Defendant was convicted of driving under the influence of intoxicants. ORS 813.010(4). On appeal, his sole contention is that the trial court should have granted his motion for a judgment of acquittal because there was insufficient evidence that the driveway on which the alleged violation occurred was “premises open to the general public for the use of motor vehicles.” ORS .801.400. The test for determining whether a motion for a judgment of acquittal should have been granted is “ ‘whether, after viewing the evidence in the light most favorable to the prosecution, any rational trier of fact could have found the essential elements of the crime beyond a reasonable doubt.’ ” State v. Harris, 288 Or 703, 721, 609 P2d 798 (1980) (quoting Jackson v. Virginia, 443 US 307, 99 S Ct 2781, 61 L Ed 2d 560 (1979)) (emphasis in Jackson). Under that standard, we affirm.
ORS 813.010(4) provides that the offense of driving under the influence of an intoxicant “is applicable upon any premises open to the public.” Such premises “includes any premises open to the general public for the use of motor vehicles, whether the premises are publicly or privately owned and whether or not a fee is charged for the use of the premises.” ORS 801.400. In the present case, the alleged offense occurred on a driveway in front of defendant’s brother’s house. The driveway ran past that house and terminated in a dead end in front of another house. At its other end, the driveway connected to a private road winding through a condominium complex, which road itself ultimately connected to a public road.

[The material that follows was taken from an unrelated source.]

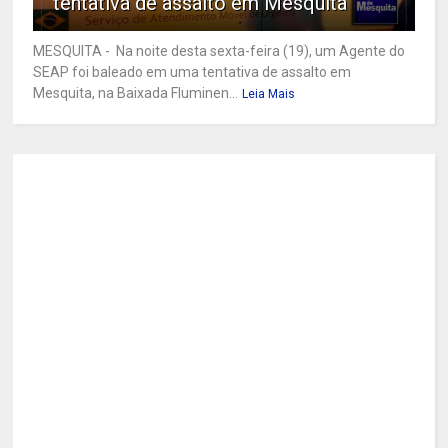
tentativa de assalto em Mesquita
MESQUITA - Na noite desta sexta-feira (19), um Agente do
SEAP foi baleado em uma tentativa de assalto em
Mesquita, na Baixada Fluminen...
Leia Mais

We take guidance from several cases in which this court and the Supreme Court have examined particular locations to determine if they were “open to the public” under the statutes involved here.

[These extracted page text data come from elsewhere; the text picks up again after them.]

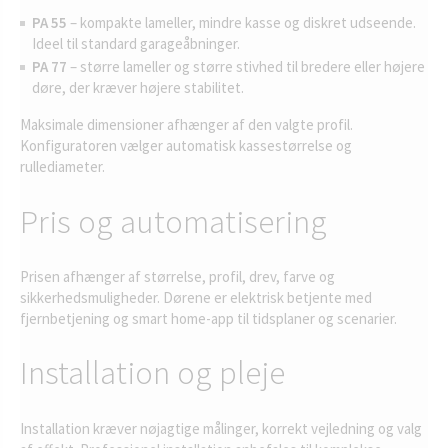
PA 55
– kompakte lameller, mindre kasse og diskret udseende.
Ideel til standard garageåbninger.
PA 77
– større lameller og større stivhed til bredere eller højere
døre, der kræver højere stabilitet.
Maksimale dimensioner afhænger af den valgte profil.
Konfiguratoren vælger automatisk kassestørrelse og
rullediameter.
Pris og automatisering
Prisen afhænger af størrelse, profil, drev, farve og
sikkerhedsmuligheder. Dørene er elektrisk betjente med
fjernbetjening og smart home-app til tidsplaner og scenarier.
Installation og pleje
Installation kræver nøjagtige målinger, korrekt vejledning og valg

In State v. Mulder, 290 Or 899, 629 P2d 816 (1981), the defendant appealed from a conviction for driving while suspended, arguing that an apartment parking lot on which he had been driving was not a premises open to the public within the meaning of the predecessor to ORS 813.010(4) and *629ORS 801.400.1 The Oregon Supreme Comb disagreed. Reviewing the legislative history of the statute, the court explained that
“the primary purpose of that statute was to enlarge the zone of statutory protection of the public * * * from public highways to ‘non-highway locations that are open to the general public for use of motor vehicles’ and where persons and their vehicles are subjected to danger by drunken, reckless, unlicensed and ‘hit and rim’ drivers; that although specific reference was made in the legislative history to parking lots for such places as taverns, department stores and supermarkets, there was no intent to limit the application of the statute to those specific parking lots but that, on the contrary, the intention was to make ‘no distinction between a public parking lot and one privately owned,’ and to extend the protection of the statute to all parking lots which share similar characteristics of public access and exposure to danger from such improper driving of motor vehicles.”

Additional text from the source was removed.